On such a view, what it means to adequately respond to crises implies more than the expression of emotional outrage, fears and concerns although all of these are valid starting points; it involves recognizing the effects of these expressions on others -- their capacity to silence and their capacity to expand the field of communication. Beyond feeling, or rather, alongside feeling, it involves formulating practices that assume responsibility for atrocities carried out in our name. Publically articulating dissent and outrage is one such strategy. More pointedly, an ethical emotional response involves structuring our daily practices in such a way that we open rather than close the field of possible responses on the part of others to our activities. While we cannot extricate ourselves from power relations as long as we are acting subjects, we can structure the ways we act so as to maximize the possibilities for others to do the same.

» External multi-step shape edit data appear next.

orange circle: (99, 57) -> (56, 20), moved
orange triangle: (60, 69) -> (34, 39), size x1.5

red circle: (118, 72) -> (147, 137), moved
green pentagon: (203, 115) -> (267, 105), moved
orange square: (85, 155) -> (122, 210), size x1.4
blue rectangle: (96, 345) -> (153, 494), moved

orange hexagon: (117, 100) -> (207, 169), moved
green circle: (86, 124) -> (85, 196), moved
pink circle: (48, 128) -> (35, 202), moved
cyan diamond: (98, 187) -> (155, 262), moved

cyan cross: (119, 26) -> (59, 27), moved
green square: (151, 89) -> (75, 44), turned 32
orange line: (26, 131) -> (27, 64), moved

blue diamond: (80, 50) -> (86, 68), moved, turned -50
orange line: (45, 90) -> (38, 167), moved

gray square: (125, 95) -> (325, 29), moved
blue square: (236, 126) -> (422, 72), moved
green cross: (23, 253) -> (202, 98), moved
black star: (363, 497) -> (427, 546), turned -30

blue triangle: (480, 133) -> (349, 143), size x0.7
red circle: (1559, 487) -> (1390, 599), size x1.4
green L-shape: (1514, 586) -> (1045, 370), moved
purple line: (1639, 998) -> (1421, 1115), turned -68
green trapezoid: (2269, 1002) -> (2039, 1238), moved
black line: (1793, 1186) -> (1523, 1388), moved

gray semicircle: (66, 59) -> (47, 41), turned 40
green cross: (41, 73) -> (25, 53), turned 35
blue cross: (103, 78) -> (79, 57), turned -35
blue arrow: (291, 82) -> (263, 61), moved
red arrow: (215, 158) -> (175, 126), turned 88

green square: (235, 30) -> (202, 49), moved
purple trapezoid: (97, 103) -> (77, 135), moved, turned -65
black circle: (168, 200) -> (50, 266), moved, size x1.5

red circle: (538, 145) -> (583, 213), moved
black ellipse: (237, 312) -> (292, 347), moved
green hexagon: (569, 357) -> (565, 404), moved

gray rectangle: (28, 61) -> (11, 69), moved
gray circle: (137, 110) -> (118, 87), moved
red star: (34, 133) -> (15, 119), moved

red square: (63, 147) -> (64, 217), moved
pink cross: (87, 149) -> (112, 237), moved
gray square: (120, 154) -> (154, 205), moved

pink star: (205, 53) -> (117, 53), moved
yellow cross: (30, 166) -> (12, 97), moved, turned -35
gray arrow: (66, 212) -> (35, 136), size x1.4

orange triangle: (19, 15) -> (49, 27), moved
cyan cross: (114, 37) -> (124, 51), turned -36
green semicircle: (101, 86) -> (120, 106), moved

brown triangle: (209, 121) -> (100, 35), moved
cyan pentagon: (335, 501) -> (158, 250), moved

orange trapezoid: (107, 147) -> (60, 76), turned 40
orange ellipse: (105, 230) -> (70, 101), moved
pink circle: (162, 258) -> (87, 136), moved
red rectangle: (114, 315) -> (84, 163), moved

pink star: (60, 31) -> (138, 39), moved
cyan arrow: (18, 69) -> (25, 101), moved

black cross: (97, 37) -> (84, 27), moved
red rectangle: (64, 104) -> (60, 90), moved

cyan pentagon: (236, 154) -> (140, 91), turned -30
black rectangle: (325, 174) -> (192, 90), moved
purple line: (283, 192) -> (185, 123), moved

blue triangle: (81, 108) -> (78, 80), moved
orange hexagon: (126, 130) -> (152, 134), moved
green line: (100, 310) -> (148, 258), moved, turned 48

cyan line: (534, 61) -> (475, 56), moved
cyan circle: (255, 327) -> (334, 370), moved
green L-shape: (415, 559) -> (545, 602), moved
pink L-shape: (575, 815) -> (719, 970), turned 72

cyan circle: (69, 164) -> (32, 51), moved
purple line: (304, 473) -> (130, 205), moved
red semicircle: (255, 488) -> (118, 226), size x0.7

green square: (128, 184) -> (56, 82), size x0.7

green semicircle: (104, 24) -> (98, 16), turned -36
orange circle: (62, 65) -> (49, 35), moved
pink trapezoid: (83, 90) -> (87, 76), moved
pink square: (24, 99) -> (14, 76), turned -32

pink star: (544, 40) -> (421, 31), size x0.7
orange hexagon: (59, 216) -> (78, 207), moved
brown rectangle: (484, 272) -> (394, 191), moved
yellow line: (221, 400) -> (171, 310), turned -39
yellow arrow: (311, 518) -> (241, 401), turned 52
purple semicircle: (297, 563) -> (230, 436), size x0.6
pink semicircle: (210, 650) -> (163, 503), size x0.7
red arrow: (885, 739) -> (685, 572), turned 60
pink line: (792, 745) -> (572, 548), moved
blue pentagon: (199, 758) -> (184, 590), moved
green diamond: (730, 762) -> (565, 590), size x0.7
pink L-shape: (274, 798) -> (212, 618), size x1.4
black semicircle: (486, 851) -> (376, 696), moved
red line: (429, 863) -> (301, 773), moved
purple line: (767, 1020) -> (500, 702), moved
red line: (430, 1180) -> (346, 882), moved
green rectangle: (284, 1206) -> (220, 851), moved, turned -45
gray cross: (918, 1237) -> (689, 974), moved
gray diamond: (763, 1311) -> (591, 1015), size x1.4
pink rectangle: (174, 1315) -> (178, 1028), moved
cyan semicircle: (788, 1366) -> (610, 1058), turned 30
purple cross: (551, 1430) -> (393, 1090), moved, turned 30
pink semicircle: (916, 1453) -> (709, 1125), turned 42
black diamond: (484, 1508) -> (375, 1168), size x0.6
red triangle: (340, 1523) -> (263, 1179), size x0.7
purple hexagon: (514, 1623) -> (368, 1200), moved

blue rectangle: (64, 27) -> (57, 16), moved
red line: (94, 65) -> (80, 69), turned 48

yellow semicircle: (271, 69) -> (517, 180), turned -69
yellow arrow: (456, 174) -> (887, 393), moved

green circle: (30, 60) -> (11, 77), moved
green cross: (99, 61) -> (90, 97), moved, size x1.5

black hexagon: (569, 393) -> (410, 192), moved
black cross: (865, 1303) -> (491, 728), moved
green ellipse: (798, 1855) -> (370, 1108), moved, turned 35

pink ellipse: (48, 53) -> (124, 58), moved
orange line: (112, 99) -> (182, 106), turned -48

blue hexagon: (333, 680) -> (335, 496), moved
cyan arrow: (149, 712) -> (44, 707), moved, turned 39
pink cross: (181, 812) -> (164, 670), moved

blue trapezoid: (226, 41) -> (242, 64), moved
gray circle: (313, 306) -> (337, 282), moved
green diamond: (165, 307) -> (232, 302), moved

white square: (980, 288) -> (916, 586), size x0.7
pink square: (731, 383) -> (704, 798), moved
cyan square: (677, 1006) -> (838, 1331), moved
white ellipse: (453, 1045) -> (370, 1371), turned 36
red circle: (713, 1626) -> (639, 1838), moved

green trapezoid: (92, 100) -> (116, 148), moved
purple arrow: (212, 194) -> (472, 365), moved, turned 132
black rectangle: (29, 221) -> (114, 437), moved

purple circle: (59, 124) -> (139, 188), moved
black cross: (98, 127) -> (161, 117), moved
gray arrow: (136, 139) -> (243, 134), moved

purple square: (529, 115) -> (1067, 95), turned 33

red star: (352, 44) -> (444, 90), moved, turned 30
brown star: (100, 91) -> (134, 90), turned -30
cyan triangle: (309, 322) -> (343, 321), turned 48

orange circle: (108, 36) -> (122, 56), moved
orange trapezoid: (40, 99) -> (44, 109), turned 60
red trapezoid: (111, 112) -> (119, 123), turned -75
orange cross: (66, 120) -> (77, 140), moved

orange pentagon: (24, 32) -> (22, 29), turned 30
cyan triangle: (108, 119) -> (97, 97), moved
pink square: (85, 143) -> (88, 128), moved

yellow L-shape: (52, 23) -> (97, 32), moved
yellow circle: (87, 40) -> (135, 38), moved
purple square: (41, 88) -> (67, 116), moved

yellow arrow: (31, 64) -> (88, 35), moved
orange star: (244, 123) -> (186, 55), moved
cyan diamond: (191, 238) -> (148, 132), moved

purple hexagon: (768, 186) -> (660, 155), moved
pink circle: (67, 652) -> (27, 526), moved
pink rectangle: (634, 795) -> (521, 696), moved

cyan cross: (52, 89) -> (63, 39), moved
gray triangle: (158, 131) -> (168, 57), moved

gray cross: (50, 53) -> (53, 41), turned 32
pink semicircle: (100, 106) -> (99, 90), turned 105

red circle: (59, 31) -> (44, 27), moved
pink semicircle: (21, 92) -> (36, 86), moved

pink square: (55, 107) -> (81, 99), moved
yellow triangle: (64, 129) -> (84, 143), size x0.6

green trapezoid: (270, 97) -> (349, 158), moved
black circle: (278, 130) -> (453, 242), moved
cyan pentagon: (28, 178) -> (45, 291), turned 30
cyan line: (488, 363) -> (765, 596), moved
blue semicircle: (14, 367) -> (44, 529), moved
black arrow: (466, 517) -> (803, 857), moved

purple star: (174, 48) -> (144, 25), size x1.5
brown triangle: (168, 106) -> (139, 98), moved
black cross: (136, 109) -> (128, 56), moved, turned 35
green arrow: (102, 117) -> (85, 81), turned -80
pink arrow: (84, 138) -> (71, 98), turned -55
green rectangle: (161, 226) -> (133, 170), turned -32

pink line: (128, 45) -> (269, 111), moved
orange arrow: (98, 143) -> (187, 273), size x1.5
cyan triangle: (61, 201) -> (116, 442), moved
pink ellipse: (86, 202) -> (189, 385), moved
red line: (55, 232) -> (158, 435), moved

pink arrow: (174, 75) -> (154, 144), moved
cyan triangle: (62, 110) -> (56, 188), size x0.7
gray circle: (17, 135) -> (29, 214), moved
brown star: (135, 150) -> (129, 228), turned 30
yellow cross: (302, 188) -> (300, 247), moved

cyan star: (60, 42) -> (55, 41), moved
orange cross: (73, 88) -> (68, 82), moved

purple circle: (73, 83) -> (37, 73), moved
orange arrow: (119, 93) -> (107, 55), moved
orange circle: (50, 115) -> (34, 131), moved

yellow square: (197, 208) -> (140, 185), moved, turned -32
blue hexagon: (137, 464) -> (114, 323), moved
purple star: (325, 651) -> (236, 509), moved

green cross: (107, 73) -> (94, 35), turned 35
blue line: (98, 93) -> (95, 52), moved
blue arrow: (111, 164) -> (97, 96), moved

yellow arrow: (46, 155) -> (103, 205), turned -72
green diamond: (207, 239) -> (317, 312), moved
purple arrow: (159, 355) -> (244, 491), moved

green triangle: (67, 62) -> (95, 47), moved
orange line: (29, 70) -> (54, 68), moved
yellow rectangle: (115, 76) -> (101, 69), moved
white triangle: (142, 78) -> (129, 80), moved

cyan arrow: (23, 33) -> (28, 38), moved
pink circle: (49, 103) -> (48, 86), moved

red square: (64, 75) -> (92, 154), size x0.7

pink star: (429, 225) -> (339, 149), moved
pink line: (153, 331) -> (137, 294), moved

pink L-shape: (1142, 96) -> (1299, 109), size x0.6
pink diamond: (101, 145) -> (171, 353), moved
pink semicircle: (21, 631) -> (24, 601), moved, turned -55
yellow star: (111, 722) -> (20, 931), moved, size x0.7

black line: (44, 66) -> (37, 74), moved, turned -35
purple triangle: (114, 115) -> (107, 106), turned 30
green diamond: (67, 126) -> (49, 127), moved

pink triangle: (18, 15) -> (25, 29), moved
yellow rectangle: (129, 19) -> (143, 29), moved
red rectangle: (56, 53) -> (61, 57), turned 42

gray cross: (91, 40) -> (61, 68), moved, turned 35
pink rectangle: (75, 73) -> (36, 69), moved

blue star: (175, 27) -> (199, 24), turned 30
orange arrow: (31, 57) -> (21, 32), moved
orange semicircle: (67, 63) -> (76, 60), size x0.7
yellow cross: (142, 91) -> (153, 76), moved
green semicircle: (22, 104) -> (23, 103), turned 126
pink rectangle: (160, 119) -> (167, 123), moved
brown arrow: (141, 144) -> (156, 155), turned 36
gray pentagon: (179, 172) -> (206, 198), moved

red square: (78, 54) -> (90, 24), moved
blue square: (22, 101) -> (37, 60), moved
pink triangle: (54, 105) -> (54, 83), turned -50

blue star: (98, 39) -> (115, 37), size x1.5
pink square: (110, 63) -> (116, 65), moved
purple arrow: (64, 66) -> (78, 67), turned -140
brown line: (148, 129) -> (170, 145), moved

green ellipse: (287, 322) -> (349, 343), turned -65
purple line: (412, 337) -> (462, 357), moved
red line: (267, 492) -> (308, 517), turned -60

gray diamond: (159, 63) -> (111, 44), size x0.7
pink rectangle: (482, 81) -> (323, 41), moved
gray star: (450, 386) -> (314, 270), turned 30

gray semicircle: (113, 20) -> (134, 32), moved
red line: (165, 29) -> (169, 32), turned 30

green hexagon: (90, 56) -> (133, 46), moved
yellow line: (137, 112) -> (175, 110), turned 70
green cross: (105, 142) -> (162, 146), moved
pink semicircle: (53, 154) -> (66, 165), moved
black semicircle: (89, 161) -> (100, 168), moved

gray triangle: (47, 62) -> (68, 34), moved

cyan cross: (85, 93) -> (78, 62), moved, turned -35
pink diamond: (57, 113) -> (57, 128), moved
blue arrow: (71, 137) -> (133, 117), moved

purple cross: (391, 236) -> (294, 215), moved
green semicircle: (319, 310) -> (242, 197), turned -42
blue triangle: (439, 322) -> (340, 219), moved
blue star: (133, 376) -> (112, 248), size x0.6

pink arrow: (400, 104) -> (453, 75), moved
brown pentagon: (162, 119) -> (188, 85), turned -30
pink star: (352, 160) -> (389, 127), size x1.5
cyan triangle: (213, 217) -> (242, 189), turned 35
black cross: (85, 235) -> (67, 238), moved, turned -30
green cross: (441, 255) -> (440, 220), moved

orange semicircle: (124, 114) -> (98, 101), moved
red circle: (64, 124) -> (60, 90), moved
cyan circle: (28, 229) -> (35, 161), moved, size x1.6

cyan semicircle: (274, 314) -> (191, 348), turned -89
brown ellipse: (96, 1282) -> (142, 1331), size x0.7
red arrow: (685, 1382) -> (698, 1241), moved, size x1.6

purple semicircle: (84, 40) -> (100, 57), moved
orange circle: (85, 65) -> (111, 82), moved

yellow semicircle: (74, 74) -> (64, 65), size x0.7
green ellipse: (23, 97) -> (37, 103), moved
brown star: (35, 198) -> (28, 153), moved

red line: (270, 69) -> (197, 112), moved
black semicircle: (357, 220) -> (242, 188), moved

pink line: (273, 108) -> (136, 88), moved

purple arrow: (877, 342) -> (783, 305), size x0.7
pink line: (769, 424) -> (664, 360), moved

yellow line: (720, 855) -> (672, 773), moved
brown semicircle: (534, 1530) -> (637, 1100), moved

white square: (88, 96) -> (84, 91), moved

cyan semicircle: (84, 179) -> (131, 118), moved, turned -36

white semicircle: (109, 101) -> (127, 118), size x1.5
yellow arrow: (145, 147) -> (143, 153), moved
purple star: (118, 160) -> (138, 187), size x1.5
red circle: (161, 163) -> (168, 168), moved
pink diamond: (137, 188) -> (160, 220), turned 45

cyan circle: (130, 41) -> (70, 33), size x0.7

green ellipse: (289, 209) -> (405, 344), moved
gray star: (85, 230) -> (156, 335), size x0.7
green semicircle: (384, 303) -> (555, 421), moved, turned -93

I will end on a difficult point, one I cannot think my way out of, but which perhaps we can discuss shortly. This is the question of what is gained and lost by conceiving of ourselves and our students as powerless? On the flip side of this question is another: What is gained by acknowledging that while we cannot single-handedly alter the course of human affairs, we bear the effects of power with each step and each breath? While I cannot answer these questions here today, they are questions worth bringing to the attention of our students. As Boler's paper shows, these are feeling questions as well as thought questions. They force us to confront our fears, to express our frustrations. To move from this initial expression of emotion to the ethical reconfiguration of emotion, however, means that we must not lose sight of the imperative of making connections between our own fears and those of others, of recognizing how our survival strategies affect and structure the lives of others.
1. Raymond Williams Marxism and Literature ( N.Y.: Oxford University Press, 1977), 132.2. Hannah Arendt The Human Condition (Chicago: University of Chicago Press, 1958): 325.
3. Michel Foucault quoted in Hubert L. Dreyfus and Paul Rabinow, The Subject and Power in Michel Foucault: Beyond Structuralism and Hermaneutics (Chicago: University of Chicago Press, 1982), 221.
4. Ibid.
5. Ibid., 223.
6. Ibid., 222.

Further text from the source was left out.